Students will only make up about 2,500 of the 25,000 fans at each football game; why are they the only ones being incentivised to receive a test? What good does an Aug. 15 test result do a student hoping to attend the Oct. 10 game against Missouri? Even if all 2,500 students at a game are tested, they are being put at risk by the other 22,500 fans who may or may not have been tested. 

This week, the University instructed students living in certain “high risk” residence halls to receive mandatory COVID-19 testing at designated times in their rooms. Why is the University refusing to announce the locations of these high-risk areas? Can “student privacy concerns” really be cited when universities like UNC have been reporting the specific case numbers in residence hall clusters since August? 

The University listed several factors, including the symptom checker and wastewater testing, it used to identify its high-risk areas, but is there a specific threshold that warrants a high-risk classification? Should these halls expect regular testing until they are no longer deemed a high-risk area? 

Clearly, there are a lot of questions the University has left unanswered.

The Reveille will continue to work on finding the answers to these questions, but the University is doing students a disservice by leaving them in the dark on so many areas of its COVID-19 response plan. 

Cases have steadily increased since students arrived on campus. While the University made the decision to reopen campus, the blame doesn’t solely lie with the administration.

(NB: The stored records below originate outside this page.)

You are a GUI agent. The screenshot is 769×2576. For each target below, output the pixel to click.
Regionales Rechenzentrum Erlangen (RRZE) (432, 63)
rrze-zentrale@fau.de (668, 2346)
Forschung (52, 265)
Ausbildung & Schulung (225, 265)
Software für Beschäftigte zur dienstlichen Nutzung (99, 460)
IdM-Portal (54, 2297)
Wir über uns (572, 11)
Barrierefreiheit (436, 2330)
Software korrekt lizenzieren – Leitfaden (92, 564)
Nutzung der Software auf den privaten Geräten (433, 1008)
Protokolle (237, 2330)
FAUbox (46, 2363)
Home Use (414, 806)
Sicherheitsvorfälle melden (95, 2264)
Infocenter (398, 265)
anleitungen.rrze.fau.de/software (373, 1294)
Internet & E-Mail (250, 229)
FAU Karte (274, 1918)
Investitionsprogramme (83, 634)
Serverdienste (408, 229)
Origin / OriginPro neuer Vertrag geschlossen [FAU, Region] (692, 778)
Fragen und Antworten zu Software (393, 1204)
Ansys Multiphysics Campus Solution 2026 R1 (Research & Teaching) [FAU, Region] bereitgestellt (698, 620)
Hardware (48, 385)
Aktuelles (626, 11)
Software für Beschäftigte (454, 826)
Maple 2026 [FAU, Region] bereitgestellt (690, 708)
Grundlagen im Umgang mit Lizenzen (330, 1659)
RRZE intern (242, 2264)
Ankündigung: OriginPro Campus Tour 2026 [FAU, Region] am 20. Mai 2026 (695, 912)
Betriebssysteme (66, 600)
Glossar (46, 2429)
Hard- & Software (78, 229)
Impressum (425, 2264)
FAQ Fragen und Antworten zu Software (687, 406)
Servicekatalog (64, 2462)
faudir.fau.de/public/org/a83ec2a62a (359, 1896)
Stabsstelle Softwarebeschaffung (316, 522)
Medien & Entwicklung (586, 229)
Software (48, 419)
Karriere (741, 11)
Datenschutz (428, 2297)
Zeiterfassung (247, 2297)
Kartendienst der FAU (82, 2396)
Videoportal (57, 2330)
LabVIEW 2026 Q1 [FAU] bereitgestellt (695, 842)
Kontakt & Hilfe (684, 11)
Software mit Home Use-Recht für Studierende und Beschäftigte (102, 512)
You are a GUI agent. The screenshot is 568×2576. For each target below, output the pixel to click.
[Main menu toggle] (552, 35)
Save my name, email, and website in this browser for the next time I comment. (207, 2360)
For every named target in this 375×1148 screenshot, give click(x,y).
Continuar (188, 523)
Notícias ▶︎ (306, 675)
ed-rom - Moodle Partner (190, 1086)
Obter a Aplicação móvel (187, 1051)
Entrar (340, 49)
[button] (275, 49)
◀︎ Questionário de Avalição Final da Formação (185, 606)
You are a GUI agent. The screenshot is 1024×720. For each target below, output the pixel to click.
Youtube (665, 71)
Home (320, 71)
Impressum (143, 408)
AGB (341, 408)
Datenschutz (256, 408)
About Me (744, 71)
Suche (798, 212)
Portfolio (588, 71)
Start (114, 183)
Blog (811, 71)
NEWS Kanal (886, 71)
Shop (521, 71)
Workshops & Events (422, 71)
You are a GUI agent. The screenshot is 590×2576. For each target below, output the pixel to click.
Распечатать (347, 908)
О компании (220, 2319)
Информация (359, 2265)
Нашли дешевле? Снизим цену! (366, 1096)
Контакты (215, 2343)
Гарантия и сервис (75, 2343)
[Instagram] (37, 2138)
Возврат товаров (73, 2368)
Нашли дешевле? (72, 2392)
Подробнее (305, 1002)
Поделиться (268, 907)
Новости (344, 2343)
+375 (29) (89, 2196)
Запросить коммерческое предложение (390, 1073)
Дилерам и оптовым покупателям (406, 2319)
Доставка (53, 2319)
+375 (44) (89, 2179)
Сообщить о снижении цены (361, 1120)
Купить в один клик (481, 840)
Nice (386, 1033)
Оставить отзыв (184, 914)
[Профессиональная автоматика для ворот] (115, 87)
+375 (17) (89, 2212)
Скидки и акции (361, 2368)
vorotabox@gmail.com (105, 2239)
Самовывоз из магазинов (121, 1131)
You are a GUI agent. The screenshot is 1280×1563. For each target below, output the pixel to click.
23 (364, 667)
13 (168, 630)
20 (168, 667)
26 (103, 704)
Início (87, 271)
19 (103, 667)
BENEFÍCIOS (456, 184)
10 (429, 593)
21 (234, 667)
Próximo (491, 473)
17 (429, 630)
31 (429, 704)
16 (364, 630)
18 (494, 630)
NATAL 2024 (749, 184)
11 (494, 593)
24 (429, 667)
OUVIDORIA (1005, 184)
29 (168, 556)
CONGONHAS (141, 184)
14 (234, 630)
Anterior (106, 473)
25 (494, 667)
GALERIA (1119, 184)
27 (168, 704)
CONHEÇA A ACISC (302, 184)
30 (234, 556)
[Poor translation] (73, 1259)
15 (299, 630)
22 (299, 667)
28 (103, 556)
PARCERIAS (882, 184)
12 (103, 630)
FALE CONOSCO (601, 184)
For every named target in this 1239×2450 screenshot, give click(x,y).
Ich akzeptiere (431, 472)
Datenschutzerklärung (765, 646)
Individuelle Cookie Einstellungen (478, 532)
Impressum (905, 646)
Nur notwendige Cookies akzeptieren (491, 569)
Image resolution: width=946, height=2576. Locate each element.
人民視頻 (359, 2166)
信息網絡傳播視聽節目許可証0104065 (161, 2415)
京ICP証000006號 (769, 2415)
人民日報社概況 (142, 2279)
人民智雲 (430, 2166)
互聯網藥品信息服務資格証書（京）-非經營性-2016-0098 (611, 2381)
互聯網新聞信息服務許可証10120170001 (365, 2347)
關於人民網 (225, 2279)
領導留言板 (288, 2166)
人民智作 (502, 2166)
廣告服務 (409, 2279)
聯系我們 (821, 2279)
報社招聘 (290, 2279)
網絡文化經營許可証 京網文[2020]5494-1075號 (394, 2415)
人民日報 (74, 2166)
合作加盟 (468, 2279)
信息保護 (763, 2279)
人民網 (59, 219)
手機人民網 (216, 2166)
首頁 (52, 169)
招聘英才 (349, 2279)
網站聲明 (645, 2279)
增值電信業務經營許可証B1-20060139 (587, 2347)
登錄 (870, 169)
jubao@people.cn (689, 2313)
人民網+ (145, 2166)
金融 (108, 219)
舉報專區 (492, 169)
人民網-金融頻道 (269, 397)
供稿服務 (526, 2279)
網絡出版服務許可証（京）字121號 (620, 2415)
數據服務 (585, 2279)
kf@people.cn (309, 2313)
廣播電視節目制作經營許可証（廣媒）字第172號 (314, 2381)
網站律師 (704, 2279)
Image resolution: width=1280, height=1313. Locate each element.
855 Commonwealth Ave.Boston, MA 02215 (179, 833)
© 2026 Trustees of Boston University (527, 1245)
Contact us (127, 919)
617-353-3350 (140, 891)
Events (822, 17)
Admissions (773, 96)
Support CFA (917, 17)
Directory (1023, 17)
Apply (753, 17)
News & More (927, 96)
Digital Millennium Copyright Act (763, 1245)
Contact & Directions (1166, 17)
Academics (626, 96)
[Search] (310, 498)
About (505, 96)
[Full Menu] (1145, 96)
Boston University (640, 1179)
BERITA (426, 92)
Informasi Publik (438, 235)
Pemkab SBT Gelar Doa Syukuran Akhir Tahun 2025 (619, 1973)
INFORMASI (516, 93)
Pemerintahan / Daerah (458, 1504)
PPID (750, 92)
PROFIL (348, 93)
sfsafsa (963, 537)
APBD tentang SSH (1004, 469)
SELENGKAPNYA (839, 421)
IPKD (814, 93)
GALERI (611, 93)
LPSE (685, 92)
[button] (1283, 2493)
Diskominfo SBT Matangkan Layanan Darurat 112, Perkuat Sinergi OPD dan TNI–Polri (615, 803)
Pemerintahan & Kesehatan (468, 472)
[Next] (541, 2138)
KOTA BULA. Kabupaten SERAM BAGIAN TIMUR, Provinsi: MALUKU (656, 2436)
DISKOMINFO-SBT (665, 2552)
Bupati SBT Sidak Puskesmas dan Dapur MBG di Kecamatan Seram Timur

We all share the responsibility of following the COVID-19 protocols and doing our part to stop the spread. 

Screenshot 2020-10-01 170404.png

Chart of positive case trends at LSU as of Thursday, Oct. 1. Chart provided by the LSU COVID-19 Reporting Dashboard.

But as the state’s flagship campus, the University carries a higher burden. It must not only take into account student safety but also the safety of faculty, staff, the Baton Rouge community and the state at large, which are all impacted by its decision to reopen campus. Even if the University does everything possible to monitor COVID-19 cases within the LSU community, there is no way it can ever measure the full impact of its reopening on the greater community.

That’s what makes transparency so important. Only when the University provides more specific information regarding its COVID-19 response can the LSU community remove its rose-colored glasses and become more involved in the efforts to make our campus and community safer.